Your assignment. Which lines run from the line with "Find the location" to the end of the entries? Write out exactly those, leaving out the pictures.

Data provided.

"""

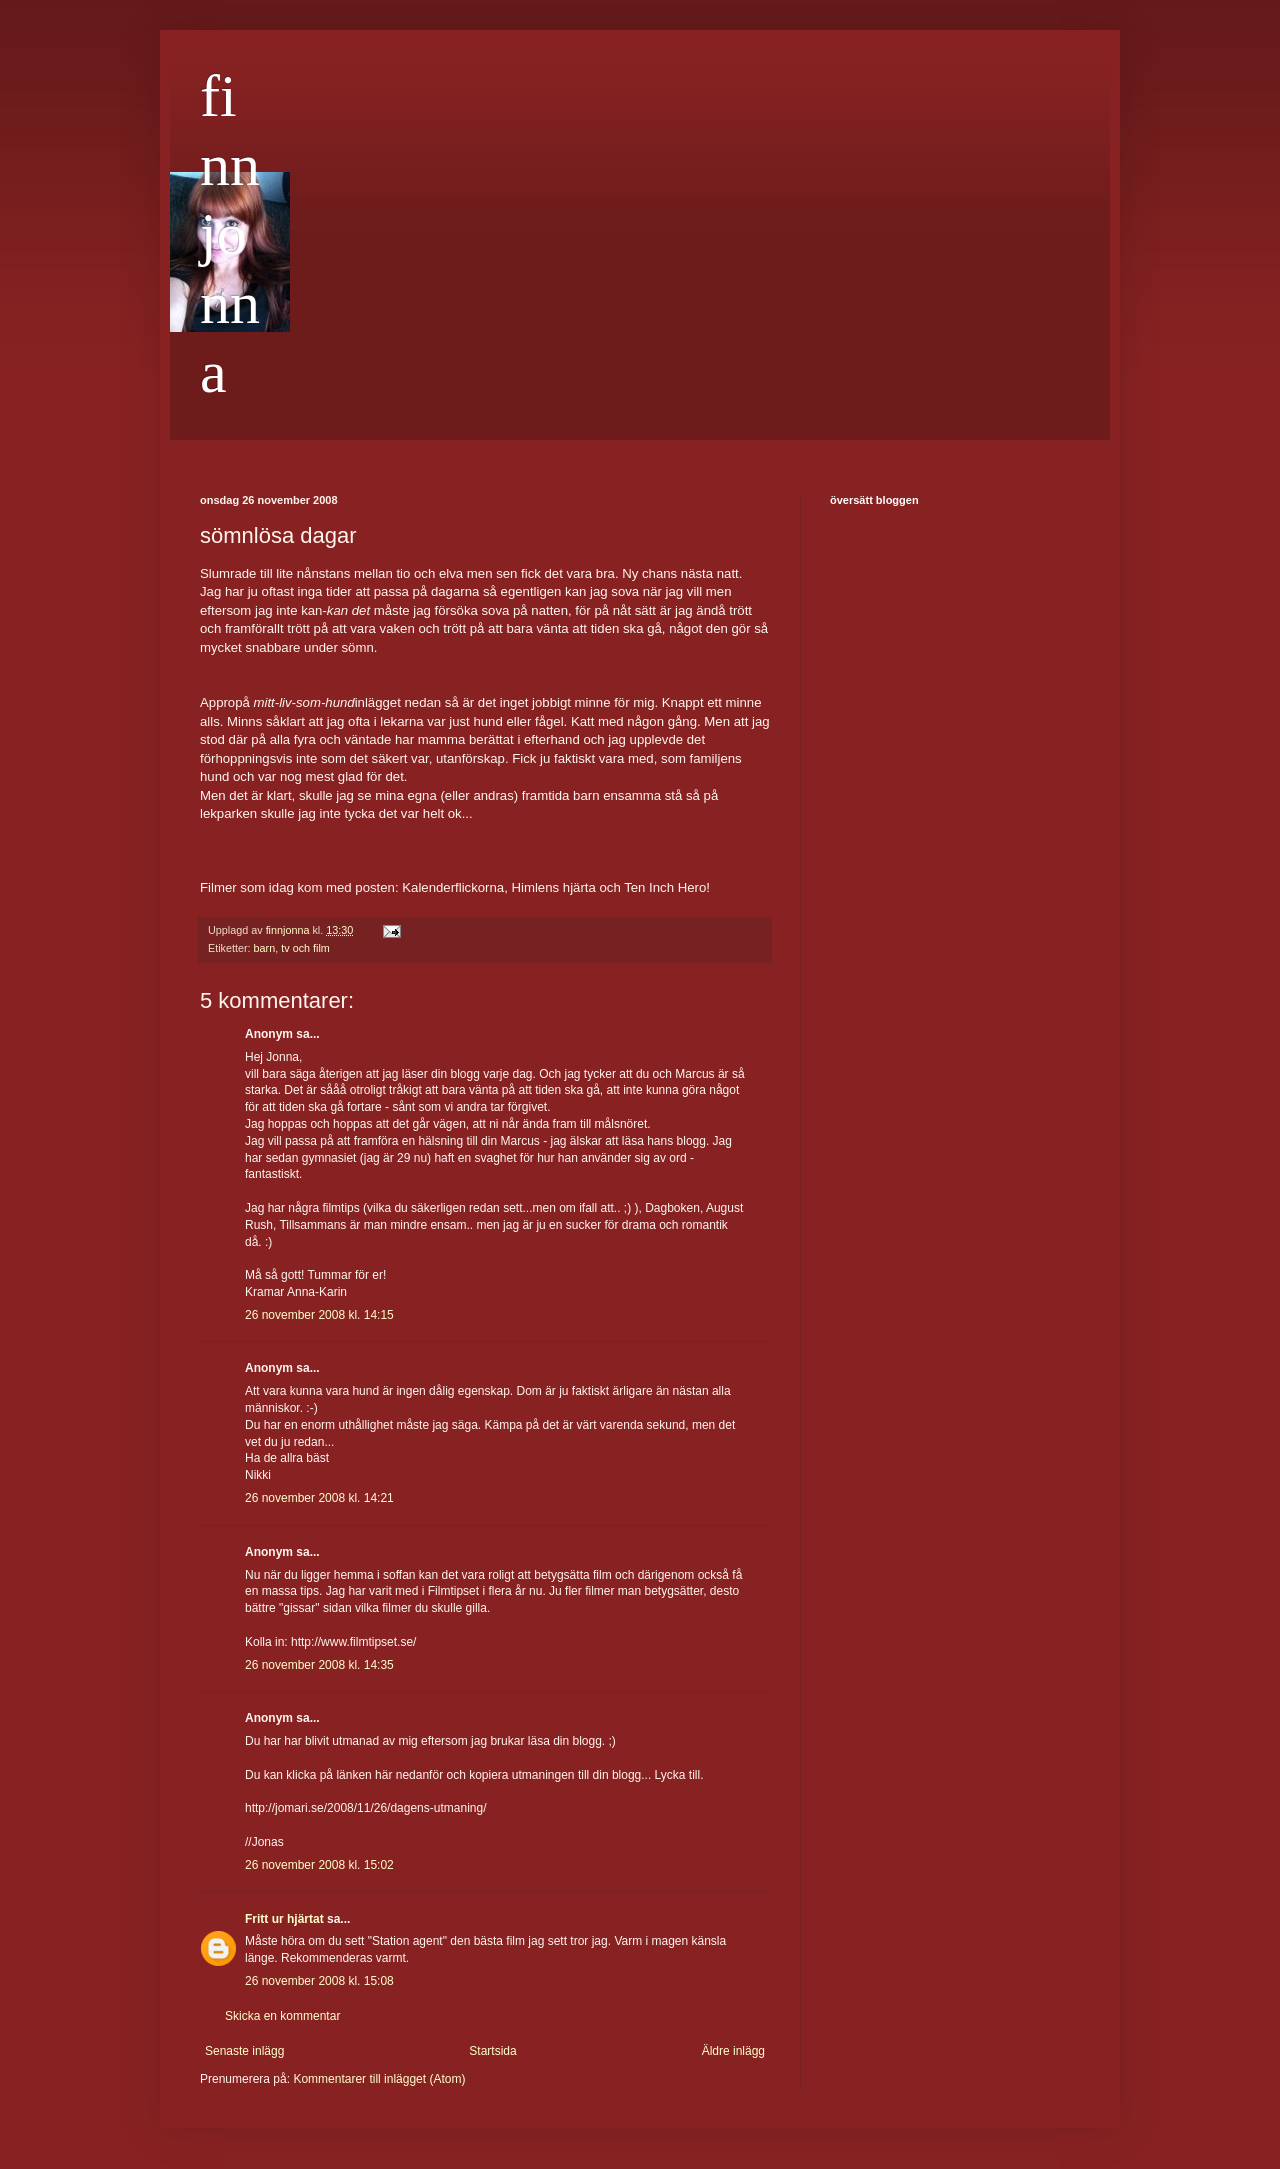  I want to click on tv och film, so click(305, 948).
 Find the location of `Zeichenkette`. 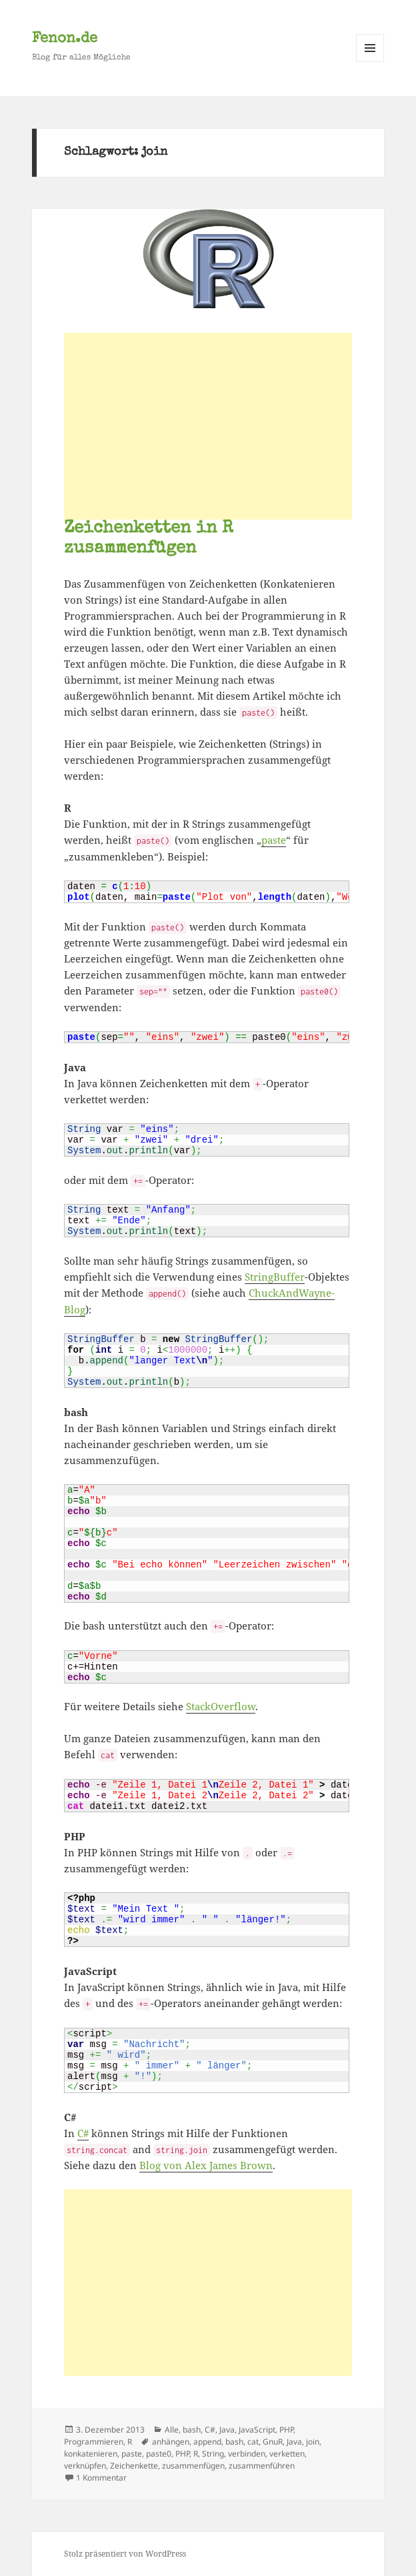

Zeichenkette is located at coordinates (134, 2465).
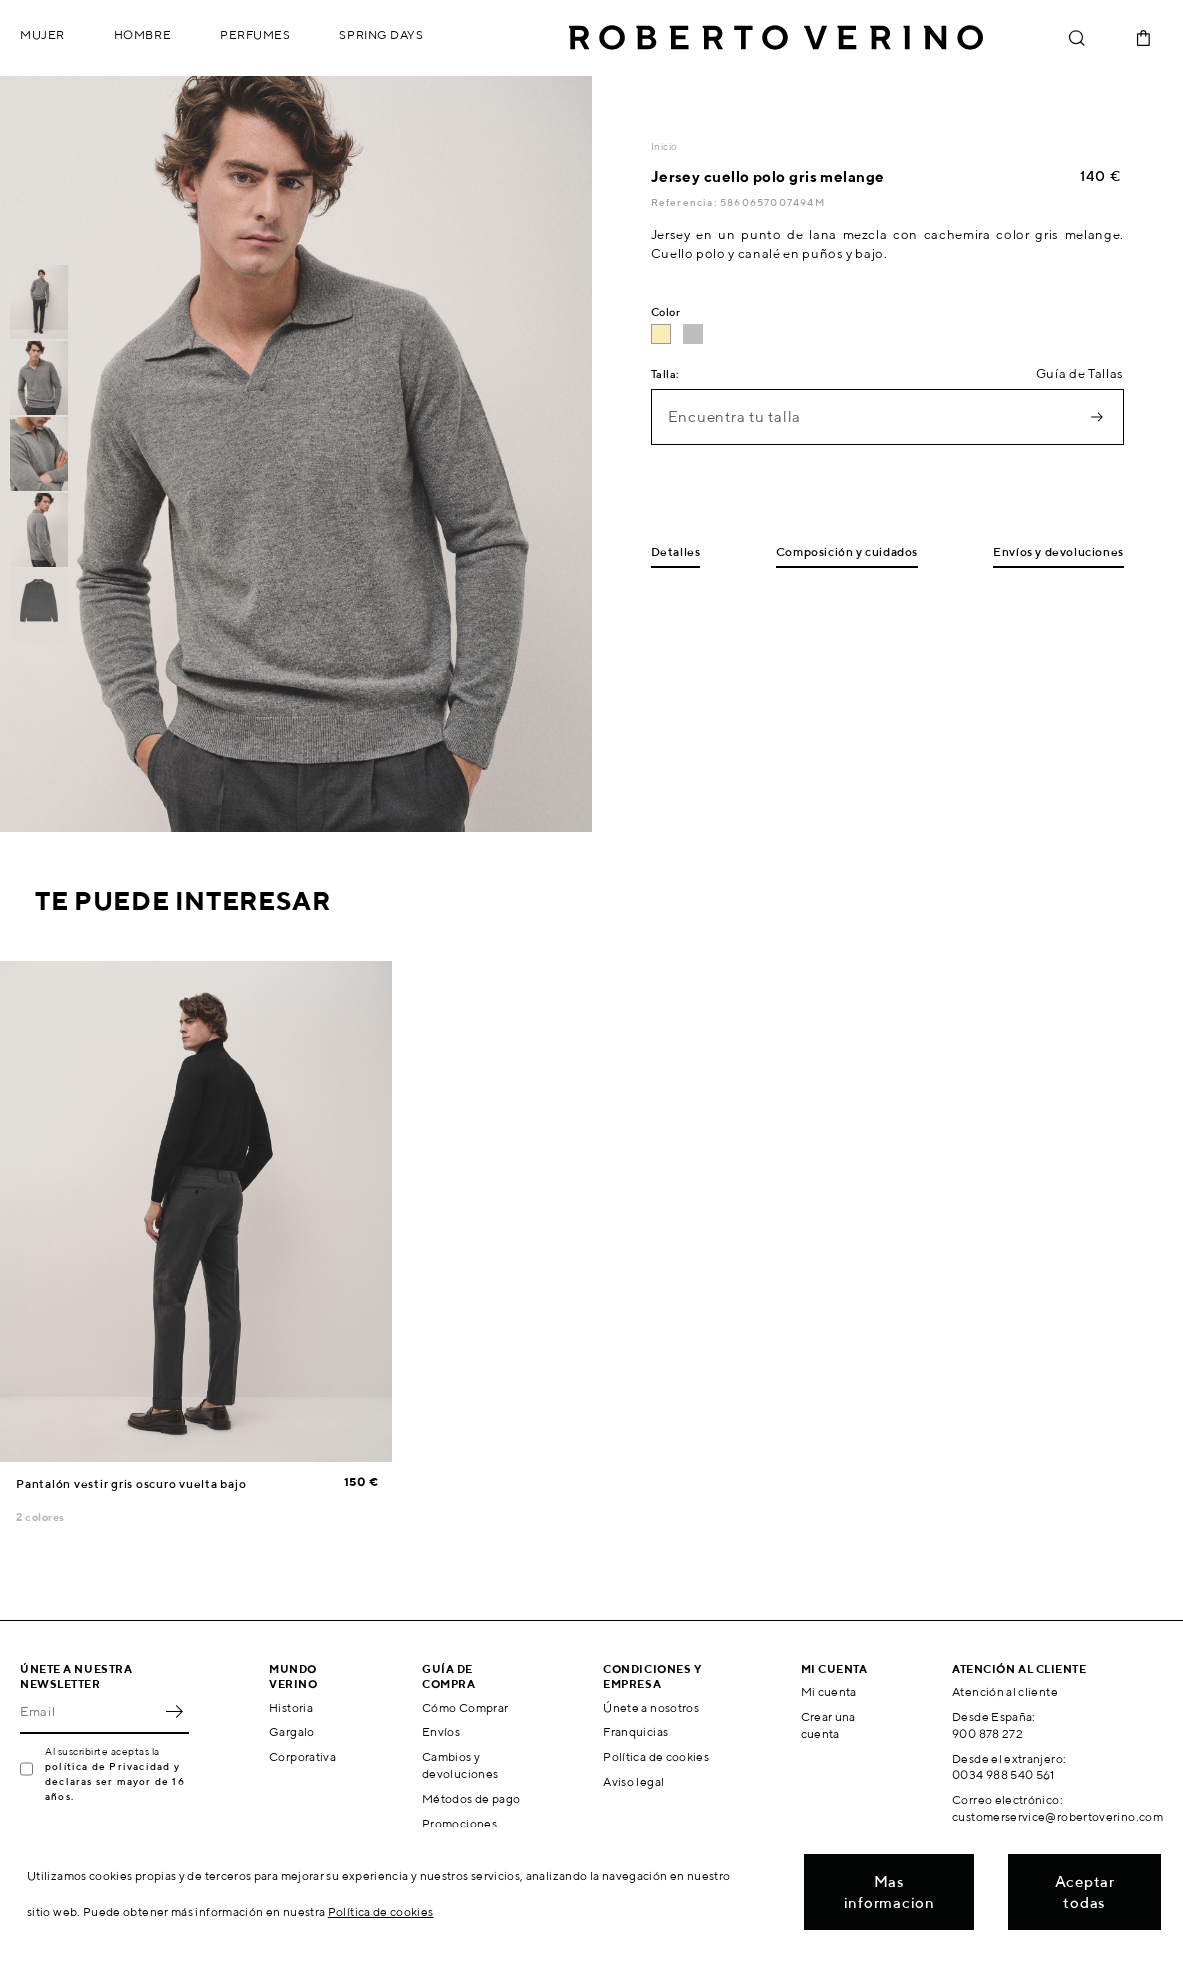 The width and height of the screenshot is (1183, 1961). I want to click on Atención al cliente, so click(1005, 1691).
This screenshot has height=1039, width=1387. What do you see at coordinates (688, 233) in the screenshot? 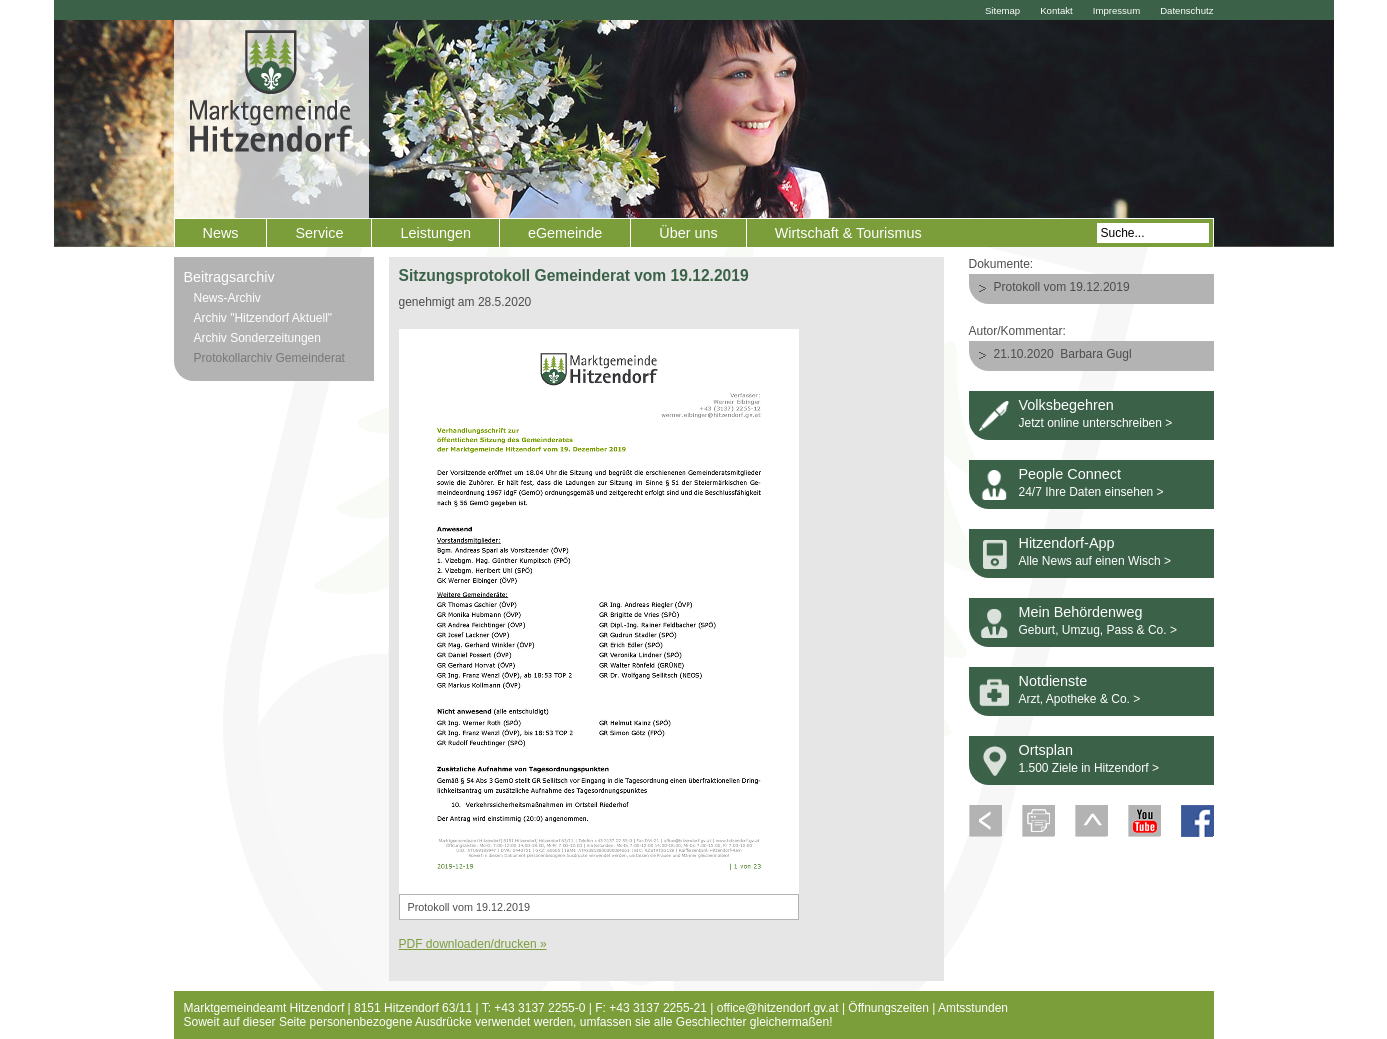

"""

Exercise answer.
 Find the location of `Zeichenkette`. 

Zeichenkette is located at coordinates (134, 2465).
 The width and height of the screenshot is (1183, 1961). I want to click on Atención al cliente, so click(1005, 1691).
This screenshot has height=1039, width=1387. What do you see at coordinates (688, 233) in the screenshot? 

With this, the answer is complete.